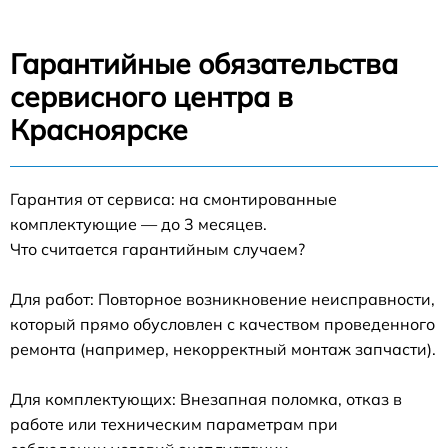
Гарантийные обязательства
сервисного центра в
Красноярске
Гарантия от сервиса: на смонтированные
комплектующие — до 3 месяцев.
Что считается гарантийным случаем?
Для работ: Повторное возникновение неисправности,
который прямо обусловлен с качеством проведенного
ремонта (например, некорректный монтаж запчасти).
Для комплектующих: Внезапная поломка, отказ в
работе или техническим параметрам при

□ □ □ □ □ □ □

WHAT YOU HAVE TO DO >> Above are some records; copy exactly the lines from the one with "комплектующие — до 3 месяцев." through the one with "Для комплектующих: Внезапная поломка, отказ в", both included, and no others.

SOLUTION TO THIS EXERCISE >>
комплектующие — до 3 месяцев.
Что считается гарантийным случаем?
Для работ: Повторное возникновение неисправности,
который прямо обусловлен с качеством проведенного
ремонта (например, некорректный монтаж запчасти).
Для комплектующих: Внезапная поломка, отказ в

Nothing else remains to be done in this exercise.